California Enacts New COVID-19 Sick Leave Law
The coronavirus pandemic continues to rage onwards, with the expansion of the Omicron variant and potential new variants on the horizon. The pandemic has had a profound impact on workplace culture, among other things, concerning sick days. Whereas employees in the past would have been likely to show up with a 102-degree fever just to avoid being ostracized, now a mistimed cough can send a worker straight home.
Employers around the country have struggled with balancing the desire for safety with the need to ensure the day’s business gets done and the day’s customers get served. Companies like Walmart have begun lifting mask restrictions and cutting voluntarily-imposed sick leave policies, deciding that it’s just about time to stop worrying about Covid. Ever the advocate for worker rights, California recently enacted a law designed to ensure that the safety of employees is not overlooked in favor of the need to push a few more units of company product.
On February 9, 2022, California Governor Gavin Newsom signed a law that requires large companies in California to grant employees supplemental sick leave.
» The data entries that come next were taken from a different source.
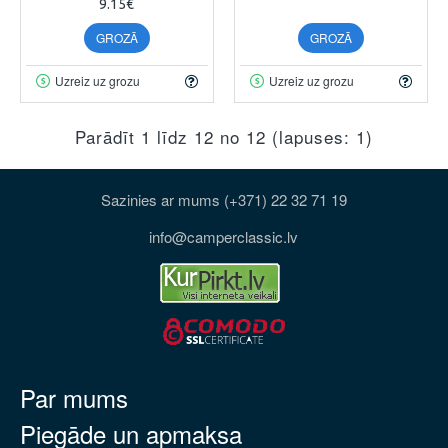
9.15€
GROZĀ
GROZĀ
Uzreiz uz grozu
Uzreiz uz grozu
Parādīt 1 līdz 12 no 12 (lapuses: 1)
Sazinies ar mums (+371) 22 32 71 19
info@camperclassic.lv
Par mums
Piegāde un apmaksa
Starting February 19, 2022, California employers with more than 25 employees must start providing paid sick leave to covered employees unable to work or telework because of COVID-19 related reasons, including to care for a family member. The state enacted a similar law in 2021 to protect covered workers, but the new law differs in key respects.
Under the new law, covered employees are guaranteed 80 hours of supplemental paid sick leave. Those 80 hours are, however, divided up into two 40-hour batches or allotments. The first 40 hours of leave may be taken for an employee who is unable to work or telework because they:
- Are subject to quarantine
- Have been told by a healthcare professional to isolate
- Are experiencing COVID-19 symptoms
- Are caring for a family member subject to quarantine or isolation
- Are caring for a child whose school or place of care has been closed for COVID-19 reasons
Employees may also use up to 24 hours of that first 40 to get their vaccine, recover from vaccine-related side effects, or care for a family member experiencing vaccine side effects.
Employers may take an additional 40 hours of paid leave (the second batch) if they test positive for COVID-19, or to care for a family member who has tested positive. Employers can request documentation to prove positive test results initially and on day five after the initial positive test, although the employer must provide those tests free of charge.
The new law adds covered sick leave in addition to any regular paid sick leave already required under California law. Employers cannot require employees to use other paid or unpaid leave prior to relying on the COVID-related leave. The law guarantees full-time workers a maximum of 40 hours supplemental paid sick leave, while part-time workers are guaranteed a number of hours in line with their typical weekly schedule. For example, if an employee typically works 20 hours a week for a covered employer, they would be entitled to two batches of 20 hours.
This new law provides a substantial amount of time off for workers and could pose significant burdens on employers who have to pay for this leave and figure out how to manage their workforces with so many people on leave. Such concerns may be overblown, however. California labor and employment law attorney Richard Koss notes this extra leave, while available to all employees, will theoretically only be taken by a small percentage of employees as the incidents of COVID-19 continue to decrease. Koss also points to the small business exception in the law. “This extra leave only applies to employers with more than 25 employees,” says Koss, “so very small employers are exempt.” Koss notes that employers with more than five employees are already required to provide up to 12 weeks’ leave to employees who have worked for the employer for at least one year and have worked more than 1,250 house in the year under the California Family Rights Act.
As for employees, what should they do if they request leave under the new law but have their request denied by their employer? Attorney Koss explains, “the employee may file a complaint with the Labor Commissioner if they are denied leave or retaliated against for taking such leave.” Although this new law does not appear to create a separate right for the employee to bring a case in court, employees are generally protected from retaliation or unfair treatment in exercising their rights under California leave laws.